Sean T. ColemanDagger §, Tung K. Fang||, Sherry A. RovinskyDagger , Frank J. Turano||, and W. Scott Moye-RowleyDagger **

From the Dagger  Department of Physiology and Biophysics, University of Iowa, Iowa City, Iowa 52242 and the  United States Department of Agriculture, Agricultural Research Service, Climate Stress Laboratory, Beltsville, Maryland 20705

The action of gamma -aminobutyrate (GABA) as an intercellular signaling molecule has been intensively studied, but the role of this amino acid metabolite in intracellular metabolism is poorly understood. In this work, we identify a Saccharomyces cerevisiae homologue of the GABA-producing enzyme glutamate decarboxylase (GAD) that is required for normal oxidative stress tolerance. A high copy number plasmid bearing the glutamate decarboxylase gene (GAD1) increases resistance to two different oxidants, H2O2 and diamide, in cells that contain an intact glutamate catabolic pathway. Structural similarity of the S. cerevisiae GAD to previously studied plant enzymes was demonstrated by the cross-reaction of the yeast enzyme to a antiserum directed against the plant GAD. The yeast GAD also bound to calmodulin as did the plant enzyme, suggesting a conservation of calcium regulation of this protein. Loss of either gene encoding the downstream steps in the conversion of glutamate to succinate reduced oxidative stress tolerance in normal cells and was epistatic to high copy number GAD1. The gene encoding succinate semialdehyde dehydrogenase (UGA5) was identified and found to be induced by H2O2 exposure. Together, these data strongly suggest that increases in activity of the glutamate catabolic pathway can act to buffer redox changes in the cell.

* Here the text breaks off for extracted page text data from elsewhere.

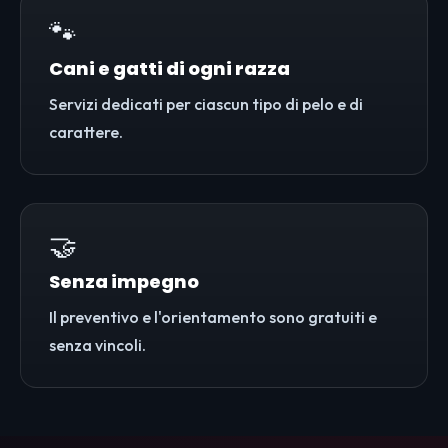
🐾
Cani e gatti di ogni razza
Servizi dedicati per ciascun tipo di pelo e di
carattere.
🤝
Senza impegno
Il preventivo e l'orientamento sono gratuiti e
senza vincoli.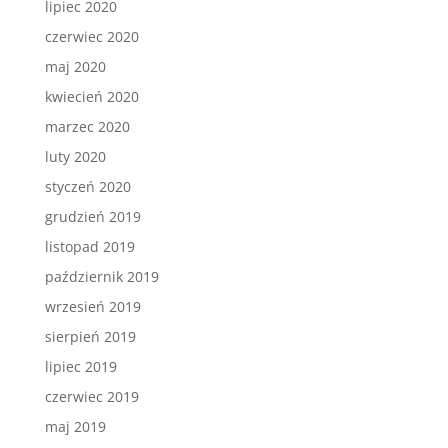
lipiec 2020
czerwiec 2020
maj 2020
kwiecień 2020
marzec 2020
luty 2020
styczeń 2020
grudzień 2019
listopad 2019
październik 2019
wrzesień 2019
sierpień 2019
lipiec 2019
czerwiec 2019
maj 2019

* This work was supported in part by National Institutes of Health Grant GM49825 (to W. S. M.) and was performed while W. S. M. was an Established Investigator of the American Heart Association.The costs of publication of this article were defrayed in part by the payment of page charges. The article must therefore be hereby marked "advertisement" in accordance with 18 U.S.C. Section 1734 solely to indicate this fact.

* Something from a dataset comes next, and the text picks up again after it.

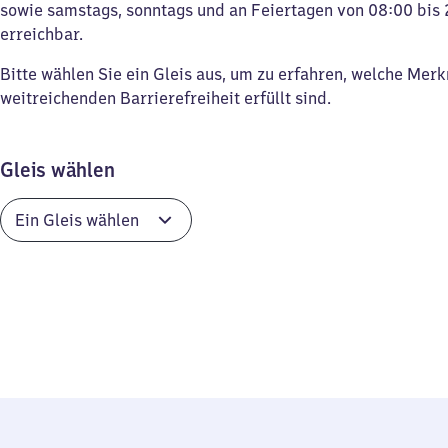
sowie samstags, sonntags und an Feiertagen von 08:00 bis 
erreichbar.
Bitte wählen Sie ein Gleis aus, um zu erfahren, welche Mer
weitreichenden Barrierefreiheit erfüllt sind.
Gleis wählen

§ Present address: Dept. of Biology, University of the Ozarks, Clarksville, AR 72830.

|| Present address: Dept. of Biological Sciences, George Washington University, Washington, DC 20052.

** To whom correspondence should be addressed: Dept. of Physiology and Biophysics, 5-612 Bowen Science Bldg., University of Iowa, Iowa City, IA 52242. Tel.: 319-335-7874; Fax: 319-335-7330; E-mail: moyerowl@blue.weeg.uiowa.edu.


Copyright © 2001 by The American Society for Biochemistry and Molecular Biology, Inc.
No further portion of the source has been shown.